Hagen also wrote that Cunningham’s contract while he was at JVES was from July 1, 1997 to July 1, 1998. He was placed as “principal on special assignment” at Gardnerville Elementary School July 1, 1998.
“Plaintiff enjoyed the same rank, pay and benefits under each job,” Hagen determined.
Cunningham said the judgment was a disappointment.
“I’m disappointed with the judicial system. But life does go on. There has to be a winner and a loser. I got an old-fashioned rear-end kicking,” he said. “I expect the superintendent (Pendery Clark) will try to fire me now, to be honest with you.”
Cunningham said, however, that as long as he remains in the district, he intents to be a thorn in its side.
“I’m somewhat of a maverick. I don’t buy into a lot of the things going on in the district,” he said. “When I came to the district in 1976, the district’s test scores were embarrassingly high. Since then, the quality of education has gone down the tubes and that’s evidenced by the test scores. I think the direction the district is headed is questionable. I’m astonished how low the test scores are. We’ve gone from a lighthouse to an outhouse district.”
Cunningham said he still has a few years until retirement, so if he is fired, he will probably file another lawsuit. He said he is convinced he has been a target of the school board and Clark and that is why GES has remained a multi-track school as long as it has.
“When I went to GES, it could have gone to single track, but it was just a place to warehouse me,” he said. “They have three principalships open in the district and I’m still a principal. If they want to try to fire me, we’ll definitely be in a court situation.”
Clark said he was placed at GES because his health situation at the time made it impossible for him to be a full-time principal and the district thought splitting duties with another full-time administrator could give him time to recover.
Cunningham, who suffers from blood clots in his legs, high blood pressure and herniated discs in his back, said he is feeling better this year. He said he felt a lot of his problems were stress-related.

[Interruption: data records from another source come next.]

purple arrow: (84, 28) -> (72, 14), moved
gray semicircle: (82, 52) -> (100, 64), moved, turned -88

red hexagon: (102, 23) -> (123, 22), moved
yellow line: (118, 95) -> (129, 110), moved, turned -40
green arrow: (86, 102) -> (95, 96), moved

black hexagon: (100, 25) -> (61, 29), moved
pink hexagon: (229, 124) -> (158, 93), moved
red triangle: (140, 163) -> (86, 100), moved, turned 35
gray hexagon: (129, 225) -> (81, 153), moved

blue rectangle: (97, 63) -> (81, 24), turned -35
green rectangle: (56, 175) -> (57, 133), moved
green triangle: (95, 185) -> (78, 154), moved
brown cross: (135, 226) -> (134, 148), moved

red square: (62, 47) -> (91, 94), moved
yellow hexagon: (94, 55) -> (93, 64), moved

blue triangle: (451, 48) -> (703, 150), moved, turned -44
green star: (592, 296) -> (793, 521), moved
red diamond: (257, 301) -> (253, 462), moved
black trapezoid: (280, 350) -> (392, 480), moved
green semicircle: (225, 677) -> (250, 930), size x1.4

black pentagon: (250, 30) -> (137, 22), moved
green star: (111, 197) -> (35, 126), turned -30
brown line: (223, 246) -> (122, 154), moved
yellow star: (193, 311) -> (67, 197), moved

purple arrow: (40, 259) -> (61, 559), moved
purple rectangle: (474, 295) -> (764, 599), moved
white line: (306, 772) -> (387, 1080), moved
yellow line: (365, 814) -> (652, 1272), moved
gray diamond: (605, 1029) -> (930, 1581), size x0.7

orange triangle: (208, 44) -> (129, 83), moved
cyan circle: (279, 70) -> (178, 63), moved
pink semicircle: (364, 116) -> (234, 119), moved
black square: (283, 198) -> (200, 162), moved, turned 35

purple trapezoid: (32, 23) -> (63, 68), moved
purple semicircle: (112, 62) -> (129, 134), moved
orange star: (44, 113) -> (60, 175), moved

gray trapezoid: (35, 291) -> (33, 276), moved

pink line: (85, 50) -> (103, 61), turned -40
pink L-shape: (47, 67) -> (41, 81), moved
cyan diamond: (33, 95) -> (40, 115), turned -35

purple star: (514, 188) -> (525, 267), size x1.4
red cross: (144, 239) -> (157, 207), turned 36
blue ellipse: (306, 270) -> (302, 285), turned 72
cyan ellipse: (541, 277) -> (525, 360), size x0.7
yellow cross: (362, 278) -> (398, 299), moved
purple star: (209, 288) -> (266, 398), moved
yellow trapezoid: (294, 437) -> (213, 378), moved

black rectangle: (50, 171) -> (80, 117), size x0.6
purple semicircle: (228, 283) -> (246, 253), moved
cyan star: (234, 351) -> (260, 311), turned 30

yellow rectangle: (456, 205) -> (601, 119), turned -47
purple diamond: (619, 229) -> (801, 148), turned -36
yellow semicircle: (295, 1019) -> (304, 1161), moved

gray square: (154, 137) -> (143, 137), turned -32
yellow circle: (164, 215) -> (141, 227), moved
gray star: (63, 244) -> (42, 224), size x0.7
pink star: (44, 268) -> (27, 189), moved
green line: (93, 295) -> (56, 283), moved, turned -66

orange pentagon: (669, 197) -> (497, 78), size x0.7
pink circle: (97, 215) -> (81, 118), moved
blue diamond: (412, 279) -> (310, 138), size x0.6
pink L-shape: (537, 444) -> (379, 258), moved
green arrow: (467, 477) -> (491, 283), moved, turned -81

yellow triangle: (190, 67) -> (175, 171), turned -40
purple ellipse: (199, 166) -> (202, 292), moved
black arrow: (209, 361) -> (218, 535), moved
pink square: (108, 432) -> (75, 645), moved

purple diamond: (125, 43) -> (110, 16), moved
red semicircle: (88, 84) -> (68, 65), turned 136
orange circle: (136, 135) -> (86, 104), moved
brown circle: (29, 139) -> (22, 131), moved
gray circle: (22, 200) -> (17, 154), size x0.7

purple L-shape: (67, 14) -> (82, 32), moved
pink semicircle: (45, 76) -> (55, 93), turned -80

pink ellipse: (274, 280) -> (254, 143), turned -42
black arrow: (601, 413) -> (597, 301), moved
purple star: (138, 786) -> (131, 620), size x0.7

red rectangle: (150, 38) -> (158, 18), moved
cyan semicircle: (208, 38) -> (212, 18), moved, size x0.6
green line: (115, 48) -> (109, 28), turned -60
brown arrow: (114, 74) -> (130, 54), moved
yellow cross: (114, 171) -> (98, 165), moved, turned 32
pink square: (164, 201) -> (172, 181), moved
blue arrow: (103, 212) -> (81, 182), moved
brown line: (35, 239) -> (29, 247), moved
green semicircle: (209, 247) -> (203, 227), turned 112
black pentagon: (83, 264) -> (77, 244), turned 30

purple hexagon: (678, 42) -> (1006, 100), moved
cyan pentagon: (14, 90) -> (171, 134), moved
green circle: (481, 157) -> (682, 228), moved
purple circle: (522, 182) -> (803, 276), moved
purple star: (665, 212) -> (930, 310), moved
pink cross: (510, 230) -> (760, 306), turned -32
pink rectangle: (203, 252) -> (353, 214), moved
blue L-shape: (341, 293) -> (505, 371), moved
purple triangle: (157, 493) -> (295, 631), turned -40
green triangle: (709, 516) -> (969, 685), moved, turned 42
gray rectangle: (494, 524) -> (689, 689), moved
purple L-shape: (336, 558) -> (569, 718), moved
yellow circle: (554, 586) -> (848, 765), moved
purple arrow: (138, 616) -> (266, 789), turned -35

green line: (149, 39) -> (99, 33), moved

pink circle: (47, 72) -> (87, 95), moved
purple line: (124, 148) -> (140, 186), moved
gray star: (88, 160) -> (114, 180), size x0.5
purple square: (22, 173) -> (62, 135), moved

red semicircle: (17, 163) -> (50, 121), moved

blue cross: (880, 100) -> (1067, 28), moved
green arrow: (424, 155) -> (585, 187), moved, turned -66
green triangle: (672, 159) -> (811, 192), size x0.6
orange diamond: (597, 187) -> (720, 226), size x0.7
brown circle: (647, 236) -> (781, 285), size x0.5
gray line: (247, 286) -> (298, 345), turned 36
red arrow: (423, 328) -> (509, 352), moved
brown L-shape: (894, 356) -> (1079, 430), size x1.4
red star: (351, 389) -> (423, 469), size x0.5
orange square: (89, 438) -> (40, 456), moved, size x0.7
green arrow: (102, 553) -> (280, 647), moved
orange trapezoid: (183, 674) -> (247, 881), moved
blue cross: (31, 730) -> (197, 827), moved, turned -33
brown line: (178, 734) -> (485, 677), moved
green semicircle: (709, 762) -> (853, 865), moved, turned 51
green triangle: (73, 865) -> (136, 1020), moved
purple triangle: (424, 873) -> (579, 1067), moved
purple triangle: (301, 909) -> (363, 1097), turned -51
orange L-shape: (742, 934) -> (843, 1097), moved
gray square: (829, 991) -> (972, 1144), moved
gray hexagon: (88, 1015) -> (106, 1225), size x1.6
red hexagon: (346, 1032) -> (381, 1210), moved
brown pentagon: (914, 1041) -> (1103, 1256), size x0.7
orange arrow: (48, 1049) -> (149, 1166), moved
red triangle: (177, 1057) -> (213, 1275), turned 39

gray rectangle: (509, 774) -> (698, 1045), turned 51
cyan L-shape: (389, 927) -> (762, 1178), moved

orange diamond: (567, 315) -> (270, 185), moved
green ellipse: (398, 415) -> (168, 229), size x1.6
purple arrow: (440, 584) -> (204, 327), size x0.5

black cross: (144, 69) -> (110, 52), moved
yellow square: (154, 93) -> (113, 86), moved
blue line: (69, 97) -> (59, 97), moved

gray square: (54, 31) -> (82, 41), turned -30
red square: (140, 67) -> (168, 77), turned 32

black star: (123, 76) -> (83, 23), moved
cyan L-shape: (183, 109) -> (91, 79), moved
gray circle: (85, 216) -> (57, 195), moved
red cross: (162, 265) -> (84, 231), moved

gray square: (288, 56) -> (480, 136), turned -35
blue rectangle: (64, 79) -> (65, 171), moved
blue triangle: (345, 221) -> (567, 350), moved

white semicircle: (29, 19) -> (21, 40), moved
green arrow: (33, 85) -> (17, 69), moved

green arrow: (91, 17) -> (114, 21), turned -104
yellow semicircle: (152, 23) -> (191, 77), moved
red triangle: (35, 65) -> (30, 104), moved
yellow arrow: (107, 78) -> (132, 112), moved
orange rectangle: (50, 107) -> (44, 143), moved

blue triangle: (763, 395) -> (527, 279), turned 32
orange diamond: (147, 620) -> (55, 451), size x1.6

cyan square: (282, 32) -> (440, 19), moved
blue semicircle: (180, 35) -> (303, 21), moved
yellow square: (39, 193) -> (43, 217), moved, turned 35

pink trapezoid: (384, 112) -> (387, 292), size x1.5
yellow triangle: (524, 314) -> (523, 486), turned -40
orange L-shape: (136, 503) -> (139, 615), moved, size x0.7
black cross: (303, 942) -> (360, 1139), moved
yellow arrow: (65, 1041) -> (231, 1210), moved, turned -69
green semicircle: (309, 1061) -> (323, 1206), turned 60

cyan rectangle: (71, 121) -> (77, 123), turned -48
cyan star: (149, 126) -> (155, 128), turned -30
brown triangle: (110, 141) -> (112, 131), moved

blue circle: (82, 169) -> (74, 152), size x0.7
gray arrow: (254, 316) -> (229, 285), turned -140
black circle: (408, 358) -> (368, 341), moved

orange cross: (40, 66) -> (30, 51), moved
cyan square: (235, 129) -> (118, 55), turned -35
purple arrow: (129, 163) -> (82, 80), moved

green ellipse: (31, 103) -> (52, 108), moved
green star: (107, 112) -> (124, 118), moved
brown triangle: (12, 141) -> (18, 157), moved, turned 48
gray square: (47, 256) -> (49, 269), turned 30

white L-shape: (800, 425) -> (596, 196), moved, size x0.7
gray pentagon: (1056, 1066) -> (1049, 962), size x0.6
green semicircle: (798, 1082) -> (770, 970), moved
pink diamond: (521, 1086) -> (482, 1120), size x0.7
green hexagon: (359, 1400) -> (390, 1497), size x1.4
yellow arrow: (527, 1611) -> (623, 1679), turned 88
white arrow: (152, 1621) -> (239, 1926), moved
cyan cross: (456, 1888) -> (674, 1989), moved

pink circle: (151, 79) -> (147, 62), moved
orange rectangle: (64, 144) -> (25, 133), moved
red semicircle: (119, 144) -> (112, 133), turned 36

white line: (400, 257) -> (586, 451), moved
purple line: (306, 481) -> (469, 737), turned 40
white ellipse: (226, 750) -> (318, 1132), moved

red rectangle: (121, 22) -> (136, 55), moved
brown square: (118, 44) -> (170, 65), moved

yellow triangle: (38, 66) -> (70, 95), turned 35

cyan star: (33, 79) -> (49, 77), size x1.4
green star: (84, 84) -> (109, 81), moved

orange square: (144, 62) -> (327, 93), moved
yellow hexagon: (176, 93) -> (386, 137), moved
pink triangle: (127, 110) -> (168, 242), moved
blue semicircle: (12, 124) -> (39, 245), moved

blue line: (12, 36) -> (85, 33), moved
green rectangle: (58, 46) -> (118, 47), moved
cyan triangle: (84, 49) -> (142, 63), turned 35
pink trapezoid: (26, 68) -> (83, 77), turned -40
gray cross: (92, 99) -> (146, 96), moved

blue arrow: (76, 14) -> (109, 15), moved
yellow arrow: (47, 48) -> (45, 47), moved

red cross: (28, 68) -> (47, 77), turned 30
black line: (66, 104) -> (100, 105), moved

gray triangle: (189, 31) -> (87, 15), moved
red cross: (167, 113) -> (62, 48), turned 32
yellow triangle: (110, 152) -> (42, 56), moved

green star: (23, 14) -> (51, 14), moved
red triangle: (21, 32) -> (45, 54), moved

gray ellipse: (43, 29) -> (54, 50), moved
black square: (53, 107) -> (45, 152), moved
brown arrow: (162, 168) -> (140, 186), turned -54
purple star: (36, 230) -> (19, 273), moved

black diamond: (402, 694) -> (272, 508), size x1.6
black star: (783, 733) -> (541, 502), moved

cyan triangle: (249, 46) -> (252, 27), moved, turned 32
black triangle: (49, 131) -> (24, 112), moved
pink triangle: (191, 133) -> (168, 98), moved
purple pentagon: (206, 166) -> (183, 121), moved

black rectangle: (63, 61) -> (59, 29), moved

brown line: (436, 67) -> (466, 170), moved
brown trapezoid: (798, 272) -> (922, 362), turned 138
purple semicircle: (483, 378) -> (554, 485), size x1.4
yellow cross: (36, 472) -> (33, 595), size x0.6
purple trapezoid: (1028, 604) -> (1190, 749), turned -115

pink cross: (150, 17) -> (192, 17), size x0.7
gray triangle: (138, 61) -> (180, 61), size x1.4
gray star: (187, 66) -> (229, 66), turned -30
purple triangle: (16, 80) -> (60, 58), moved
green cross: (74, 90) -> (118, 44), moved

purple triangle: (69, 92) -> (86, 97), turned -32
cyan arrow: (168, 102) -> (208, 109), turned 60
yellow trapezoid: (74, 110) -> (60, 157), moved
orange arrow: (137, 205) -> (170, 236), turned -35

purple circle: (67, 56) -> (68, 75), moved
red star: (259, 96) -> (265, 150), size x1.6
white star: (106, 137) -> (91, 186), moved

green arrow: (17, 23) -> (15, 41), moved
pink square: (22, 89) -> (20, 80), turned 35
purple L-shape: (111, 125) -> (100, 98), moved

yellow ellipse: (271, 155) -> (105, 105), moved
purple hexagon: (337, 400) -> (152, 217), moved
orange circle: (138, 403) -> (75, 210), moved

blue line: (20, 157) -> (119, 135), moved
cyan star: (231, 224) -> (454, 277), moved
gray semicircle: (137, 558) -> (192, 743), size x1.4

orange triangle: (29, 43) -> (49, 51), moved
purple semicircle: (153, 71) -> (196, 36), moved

Nevertheless, Cunningham offered congratulations to the district on a well executed case.
The school district, in a prepared statement from Communications Coordinator Maggie Allen, said Clark had this to say, “We are extremely pleased with this outcome. I don’t believe that anyone who knew anything about this case was surprised by the judge’s decision. We have said from the beginning that there was no merit to this lawsuit. It is just a shame that during this time of tight budget resources, the district has had to waste time and money on a frivolous lawsuit.”
David Brady, vice president of the Douglas County school board, asked that the administration check into the possibility of suing for the district’s legal costs.
The lawsuit listed the DCSD, Clark and board members, David Brady, Cheri Johnson, Michele Lewis, George Echan, Randy Wallstrum, Don Forrester and Diane McCoy as defendants.
Cunningham alleged he was denied due process guaranteed by the Fifth and Fourteenth Amendments to the Constitution. The lawsuit accused the district of holding a pretextural hearing which had a predetermined outcome and did not inform Cunningham of the reason for his dismissal. He also contended the board did not allow him an opportunity to refute reasons for the dismissal.
Saying the reassignment was a demotion that damaged his chances of professional advancement, the lawsuit asked the district to award $75,000 in compensatory damages and $75,000 in punitive damages as well as his attorney’s fees and court costs.
Cunningham was transferred from JVES and named a principal on special assignment, working with GES Principal Richard Brownfield, after using 70 days of accrued sick leave during the last year he was principal of JVES. Cunningham contended he had the right, as stated in his contract, to use 90 days of sick leave.